Dirk Nowitzki: I want to help Mavs 'push through tough times'

DALLAS -- Dirk Nowitzki reaffirmed his intention to return to the Dallas Mavericks for a record-breaking 21st season.

"That's the plan," Nowitzki said before Tuesday's season finale, his first public comments since undergoing surgery last week to remove bone spurs in his left ankle. "That's why I went ahead and got the surgery, kind of get the whole process started, get the rehab process started early. I'm planning on coming back.

"I didn't miss a lot of games this year. I felt fine most of the time. I always said all year that I want to fulfill that two-year contract if possible. I saw nothing this year that was going to stop it. So, as of now, we'll see how the rehab goes the next few weeks and how the ankle responds, but obviously I'm going to work towards the season."

Nowitzki, the sixth-leading scorer in NBA history, did not rule out extending his career beyond next season.

"I'm hoping the ankle will be tons better than this year, and then I'm hoping I can play some decent basketball next year, and we'll kind of go from there," Nowitzki said. "I always kind of leave the end open.
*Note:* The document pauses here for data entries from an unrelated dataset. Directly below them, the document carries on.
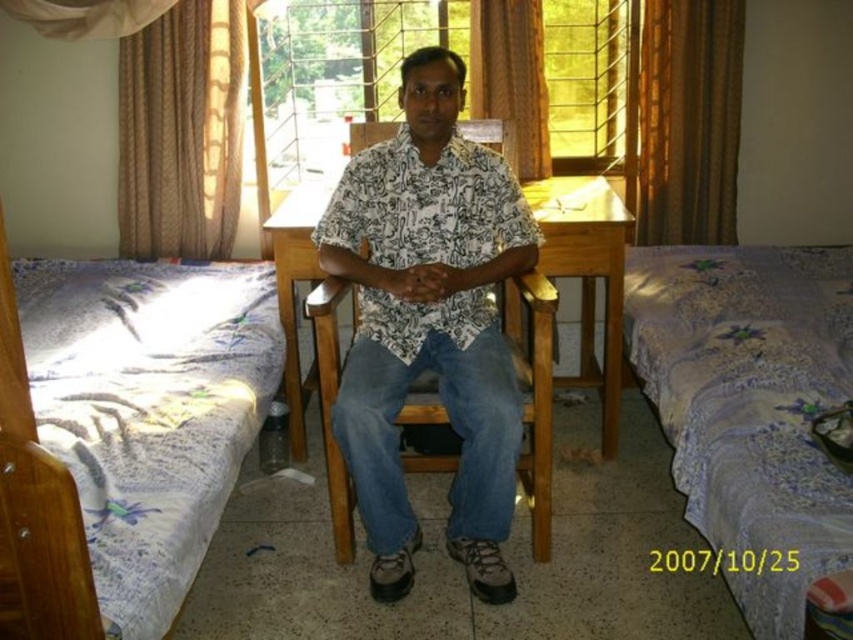 Does white printed shirt at center come behind linen bedspread at right?

That is True.

Is white printed shirt at center closer to camera compared to linen bedspread at right?

That is False.

Which is behind, point (483, 460) or point (741, 433)?

Point (483, 460)

Locate an element on the screen. Image resolution: width=853 pixels, height=640 pixels. white printed shirt at center is located at coordinates (428, 323).

Does brown fabric curtain at upper right have a greater width compared to wooden table at center?

Incorrect, brown fabric curtain at upper right's width does not surpass wooden table at center's.

Can you confirm if brown fabric curtain at upper right is thinner than wooden table at center?

Indeed, brown fabric curtain at upper right has a lesser width compared to wooden table at center.

Is point (659, 92) behind point (572, 196)?

Yes, point (659, 92) is behind point (572, 196).

Image resolution: width=853 pixels, height=640 pixels. In order to click on brown fabric curtain at upper right in this screenshot , I will do `click(689, 120)`.

Looking at this image, can you confirm if white printed shirt at center is positioned to the right of brown fabric curtain at upper center?

In fact, white printed shirt at center is to the left of brown fabric curtain at upper center.

Does white printed shirt at center appear over brown fabric curtain at upper center?

No.

Is point (471, 404) closer to camera compared to point (477, 72)?

Yes.

What are the coordinates of `white printed shirt at center` in the screenshot? It's located at (428, 323).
It's just hard for me at this point to commit further than one year or say one year is it. I kind of want to see how it goes."

Nowitzki, who joins Los Angeles Lakers legend Kobe Bryant as the only players in NBA history to play 20 seasons for only one franchise, said he has known for months that he would need surgery on his ankle. He still managed to play in 77 games, the most ever for a player in his 20th season, and averaged 12.0 points and 5.7 rebounds while shooting 45.6 percent from the floor and 40.9 percent from 3-point range.
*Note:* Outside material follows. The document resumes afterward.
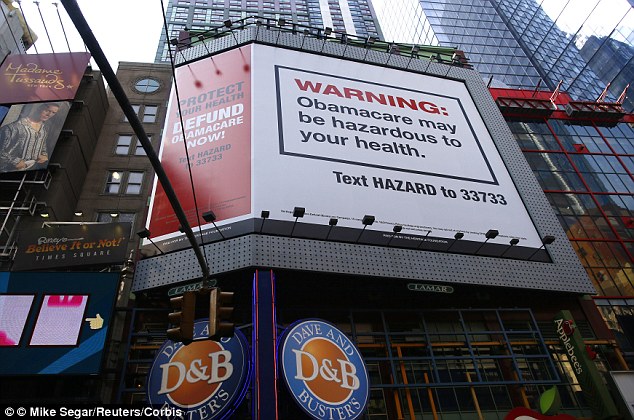 The image size is (634, 420). I want to click on poster, so click(401, 200).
Nowitzki, 39, said he "felt at times I was moving on one leg out there" this season, adding to the frustrations as the Mavs (24-57 entering Tuesday's game against the Phoenix Suns) endured the worst season of his career. He will wear a protective boot on his left foot for the next three or four weeks and then begin a rehabilitation process that will last much of the offseason.

However, Nowitzki never wavered in his goal of completing the two-year, $10 million contract he signed last summer. The Mavs technically hold a team option for his $5 million salary next season, but owner Mark Cuban has indicated that is a mere formality.

"I've said it numerous times: I want to help push through the tough times," Nowitzki said. "I came into the league here, we had some tough times, didn't make the playoffs a few years. Then we were riding the high time. We won 50 games every year. It seemed like it was easy. We took it for granted. And the last couple of years have been tough, so hopefully I can help the team push through those times. We have some interesting young pieces that can get better and hopefully be cornerstones of this franchise one day. I think we're on the right path. We've just got to keep pushing, and I'm here to help push through."

With 31,187 career points, Nowitzki stands only 232 behind Wilt Chamberlain for the fifth spot on the all-time scoring list. However, as Nowitzki noted with a laugh, LeBron James (31,028 points) is closing quickly on him.

"I always say, that's not one thing that keeps me going," Nowitzki said. "I don't think I want to come back another year just to move up in the scoring ladder. I play the game for fun, I play to compete, I play to win most nights, so that's what I go for. If things happen along the way, that's great.

"Like I always say, it's an honor to be among these guys already. And the good thing is, the way it's looking, LeBron's going to pass me before [catching Chamberlain is] going to happen, so I go right back down to No. 6. Got all the merchandise for it already. We're good to go."